Delivery Best Practices

Pacing and Timing

  • • Aim for about 10-15 minutes for most presentations (ideal for retention)
  • • Spend 30-60 seconds per slide on average
  • • Allow pauses for complex ideas to sink in
  • • Include thinking time if demoing products ("Let me navigate here...")
  • • Don't rush to fill silence—silence is OK and often powerful

Vocal Delivery

  • • Speak clearly and enunciate technical terms precisely
  • • Vary your tone to maintain engagement
  • • Avoid fillers like "um," "uh," and "like"
  • • Pause between major points rather than filling silence
  • • Adjust volume to ensure consistent audio levels

Visual Engagement

  • • Move your cursor to highlight key elements on screen
  • • Use slide animations intentionally (not excessively)
  • • If using webcam, maintain good posture and positive expression
  • • Make "eye contact" with the camera when addressing viewers
  • • Use hand gestures naturally when discussing complex topics

Energy and Authenticity

The best presentations feel like genuine conversations. Your audience is watching a recording, not attending live, so you can bring authentic energy without the pressure of a room of eyes on you.

  • • Feel free to re-record sections you're not happy with
  • • Show your genuine enthusiasm for your topic
  • • Don't try to be someone you're not
  • • If something goes wrong in the demo, handle it gracefully ("Hmm, let me try that again...")

Post-Production Polishing

Add Intro/Outro Sequences

Create a branded intro and outro with music, your logo, and key messages. This makes your presentation feel professional and complete.

Include Captions/Subtitles

Captions significantly improve comprehension and make your content accessible to deaf and hard-of-hearing viewers. They also improve SEO.

Add Chapter Markers

Break longer presentations into chapters so viewers can jump to sections they're interested in. This dramatically improves user experience.

Include Call-to-Action

Don't end your recording without telling viewers what you want them to do next (visit a website, download resources, contact you, etc.).

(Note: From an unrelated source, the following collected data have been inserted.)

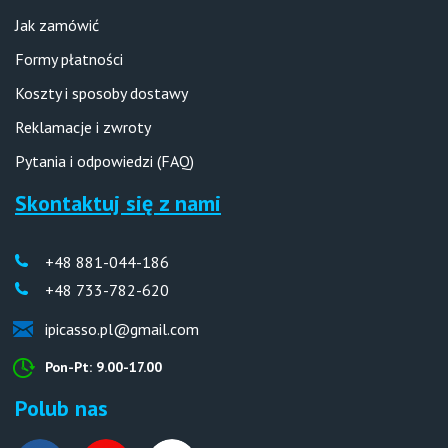
Jak zamówić
Formy płatności
Koszty i sposoby dostawy
Reklamacje i zwroty
Pytania i odpowiedzi (FAQ)
Skontaktuj się z nami
+48 881-044-186
+48 733-782-620
ipicasso.pl@gmail.com
Pon-Pt: 9.00-17.00
Polub nas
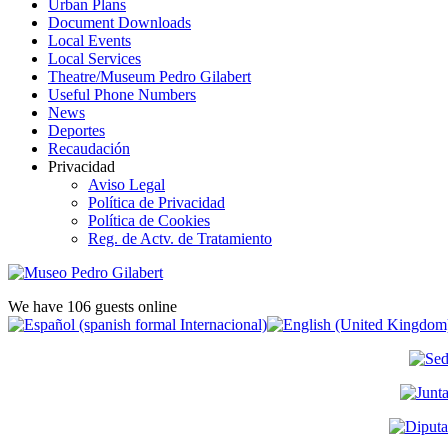
Urban Plans
Document Downloads
Local Events
Local Services
Theatre/Museum Pedro Gilabert
Useful Phone Numbers
News
Deportes
Recaudación
Privacidad
Aviso Legal
Política de Privacidad
Política de Cookies
Reg. de Actv. de Tratamiento
We have 106 guests online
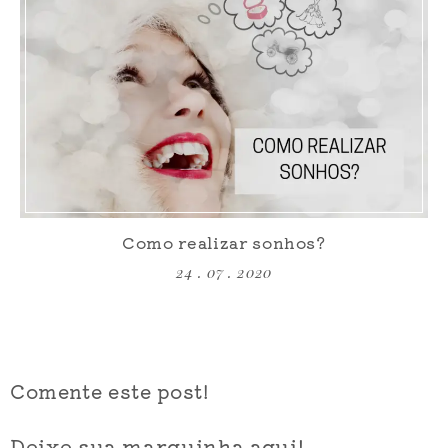
Como realizar sonhos?
24 . 07 . 2020
Comente este post!
Deixe sua marquinha aqui!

Optimize for Your Distribution Channel

Different platforms have different requirements. YouTube prefers certain codecs and metadata. Websites need responsive embedding. Courses need specific formats. Optimize accordingly.

Common Pitfalls to Avoid

Reading Directly from Slides

Viewers can read. Narrate new insights, not what's already visible.

Cluttered, Tiny Text

Text must be readable on a laptop screen, not just a projector in a ballroom.

Demo Failures Without Backup

Always have a screenshot or recording of demo results in case something fails live.

Inconsistent Volume or Audio Quality

Viewers notice audio issues immediately. Test thoroughly.

No Clear Call-to-Action

Don't leave viewers hanging. Tell them what to do next.

Conclusion

Recording professional presentations and product demos is an increasingly important skill in our remote-first world. The tools to do it well are now freely available—all you need is a browser and RecordMyScreen. What matters most is your preparation, delivery, and willingness to iterate.

Start with your next presentation. Record it. Review it. Identify what you'd do differently. Then record your next one better. With each presentation you record, you'll develop the skill of delivering compelling content on camera. Your audience will appreciate the investment you make in creating high-quality recordings that educate, inspire, and drive action.